While most carriers have long since abandoned the 160-character limit, it’s best to assume that some recipients might be using antiquated phone plans. In any case, customers won’t read a wordy message — at best, they’ll get bored and close the message without taking any action, and at worst, they’ll opt out of future messages altogether. A short, snappy, straightforward text message that adheres to the 160-character limit will be most effective.

4) Create Value

Every single text message you send to your customers has to be relevant and create some value for them, so they’ll continue engaging with your text messaging program and bringing your company their business. Irrelevant messages will make customers opt out of the program. But you do want to branch out somewhat from strictly marketing communications — non-marketing messages can do a lot to build rapport and loyalty and can give you valuable information that will help you improve your customer service.

Messages can contain business news and industry announcements, reminders, and surveys. If you know your customer would be interested in a specific subset of your products or services, use marketing messages to promote those specific items to that person. A mix of message types gives customers the sense that you respect their opinions and want to cater to their interests. Choose a text message service for business that gives you a wide range of options for engaging with your customers via text.

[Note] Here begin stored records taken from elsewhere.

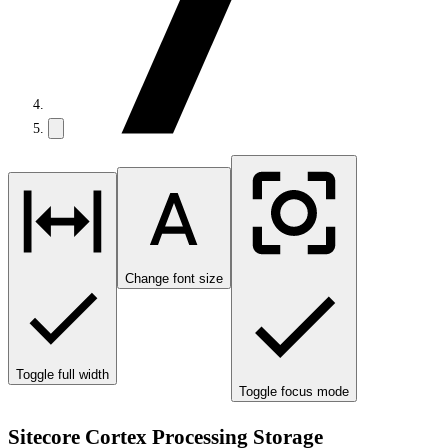
Change font size
Toggle full width
Toggle focus mode
Sitecore Cortex Processing Storage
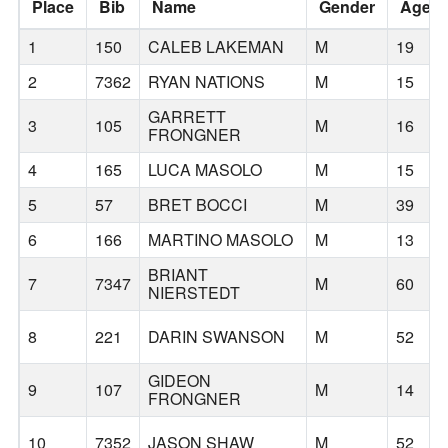
Place
Bib
Name
Gender
Age
1
150
CALEB LAKEMAN
M
19
2
7362
RYAN NATIONS
M
15
GARRETT
3
105
M
16
FRONGNER
4
165
LUCA MASOLO
M
15
5
57
BRET BOCCI
M
39
6
166
MARTINO MASOLO
M
13
BRIANT
7
7347
M
60
NIERSTEDT
8
221
DARIN SWANSON
M
52
GIDEON
9
107
M
14
FRONGNER
10
7352
JASON SHAW
M
52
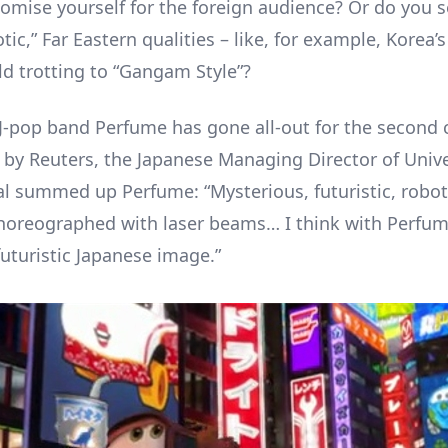
omise yourself for the foreign audience? Or do you se
tic,” Far Eastern qualities – like, for example, Korea’
ld trotting to “Gangam Style”?
J-pop band Perfume has gone all-out for the second 
by Reuters, the Japanese Managing Director of Unive
al summed up Perfume: “Mysterious, futuristic, roboti
choreographed with laser beams… I think with Perfume 
futuristic Japanese image.”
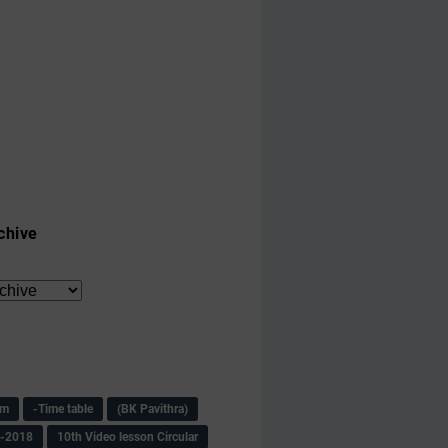
chive
am
-Time table
(BK Pavithra)
s-2018
10th Video lesson Circular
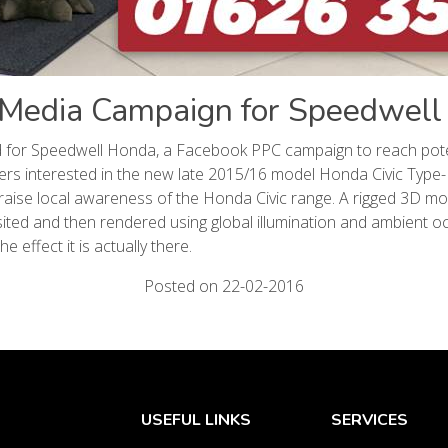
 Media Campaign for Speedwel
 for Speedwell Honda, a Facebook PPC campaign to reach pote
rs interested in the new late 2015/16 model Honda Civic Type
 raise local awareness of the Honda Civic range. A rigged 3D mo
ted and then rendered using global illumination and ambient o
the effect it is actually there.
Posted on 22-02-2016
USEFUL LINKS
SERVICES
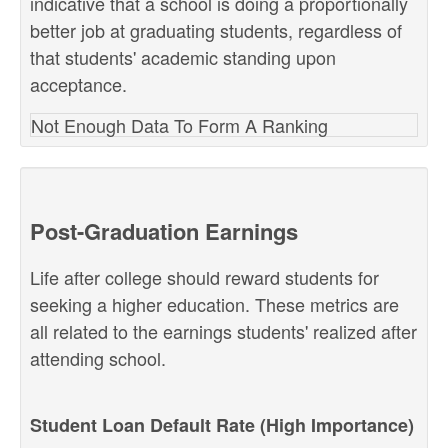
indicative that a school is doing a proportionally
better job at graduating students, regardless of
that students' academic standing upon
acceptance.
Not Enough Data To Form A Ranking
Post-Graduation Earnings
Life after college should reward students for
seeking a higher education. These metrics are
all related to the earnings students' realized after
attending school.
Student Loan Default Rate (High Importance)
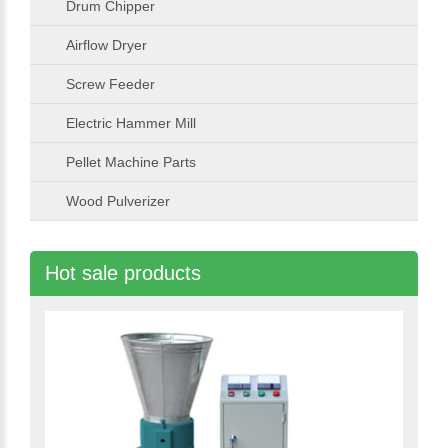
Drum Chipper
Airflow Dryer
Screw Feeder
Electric Hammer Mill
Pellet Machine Parts
Wood Pulverizer
Hot sale products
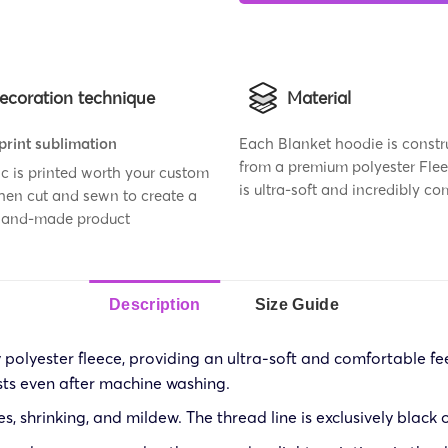
ecoration technique
Material
 print sublimation
Each Blanket hoodie is constr
from a premium polyester Flee
ic is printed worth your custom
is ultra-soft and incredibly co
then cut and sewn to create a
 hand-made product
Description
Size Guide
olyester fleece, providing an ultra-soft and comfortable feel
sts even after machine washing.
les, shrinking, and mildew. The thread line is exclusively black 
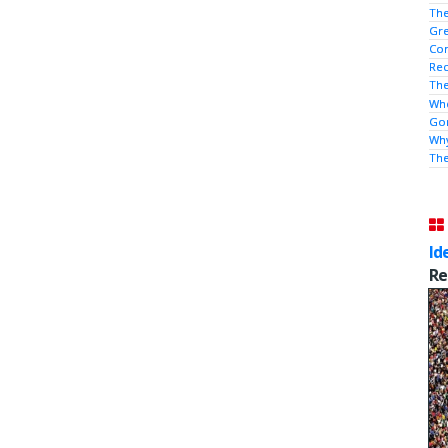
The
Gre
Con
Rec
The
Who
Gor
Why
Th
Id
Re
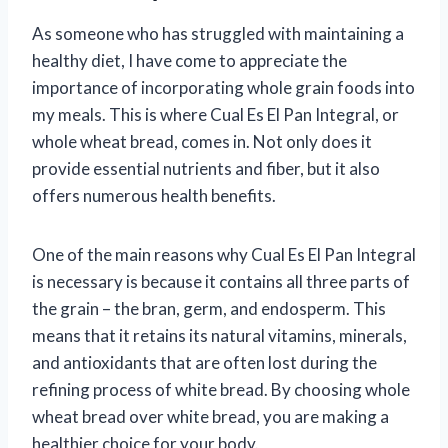
As someone who has struggled with maintaining a
healthy diet, I have come to appreciate the
importance of incorporating whole grain foods into
my meals. This is where Cual Es El Pan Integral, or
whole wheat bread, comes in. Not only does it
provide essential nutrients and fiber, but it also
offers numerous health benefits.
One of the main reasons why Cual Es El Pan Integral
is necessary is because it contains all three parts of
the grain – the bran, germ, and endosperm. This
means that it retains its natural vitamins, minerals,
and antioxidants that are often lost during the
refining process of white bread. By choosing whole
wheat bread over white bread, you are making a
healthier choice for your body.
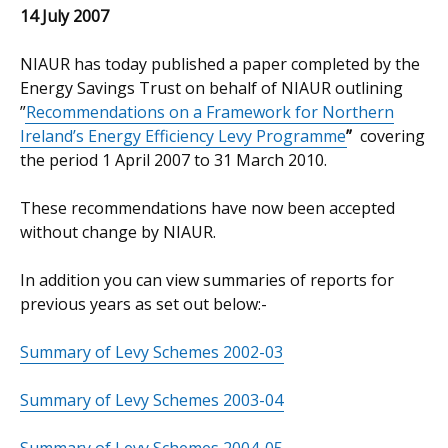
14 July 2007
NIAUR has today published a paper completed by the
Energy Savings Trust on behalf of NIAUR outlining
”
Recommendations on a Framework for Northern
Ireland’s Energy Efficiency Levy Programme
”
covering
the period 1 April 2007 to 31 March 2010.
These recommendations have now been accepted
without change by NIAUR.
In addition you can view summaries of reports for
previous years as set out below:-
Summary of Levy Schemes 2002-03
Summary of Levy Schemes 2003-04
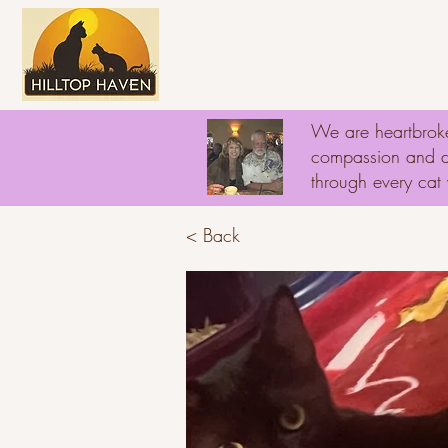
Home
About
D
We are heartbroke
compassion and ded
through every ca
< Back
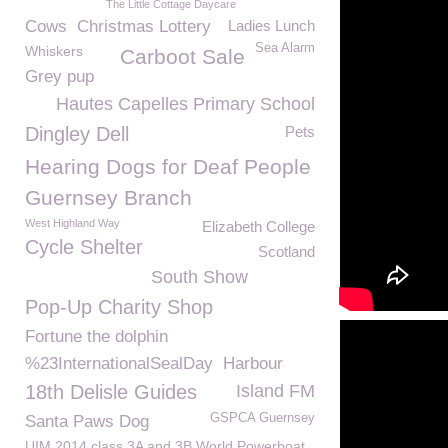
The Little Cottage Daycare
Cows
Christmas Lottery
Ladies Lunch
Sea Alarm
Whiskers
Carboot Sale
Grey pup
Hautes Capelles Primary School
Dingley Dell
Pets
Hearing Dogs for Deaf People
Guernsey Branch
West Highland Way
Elizabeth College
Cycle Shelter
Scotland
South Show
Pop-Up Charity Shop
Fortune the dolphin
%23InternationalSealDay
Harbour
18th Delisle Guides
Island FM
GSPCA Guernsey
Santa Paws Dog
UIM 2014 class 3A and 3B World Powerboat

5) Text During Reasonable Hours

Again, even if it weren’t illegal to text your customers in the middle of the night, you wouldn’t want to do it. It will annoy the customers, of course, and make them opt out of future texts. But it also ignores the primary benefit of using text message marketing in the first place — the sense of urgency it can create through immediacy. You can use text message marketing to entice customers into your business soon after they receive the text — but not if they receive the text while they’re asleep in bed. Time your messages to bring in customers during peak hours or at specific times, such as during a lunch rush or a flash sale.

Text message marketing can have a huge return on investment for small business owners, because it opens up a new, intimate avenue through which to reach out to customers. Start your own text marketing program today, and be amazed at how much your customers will love it.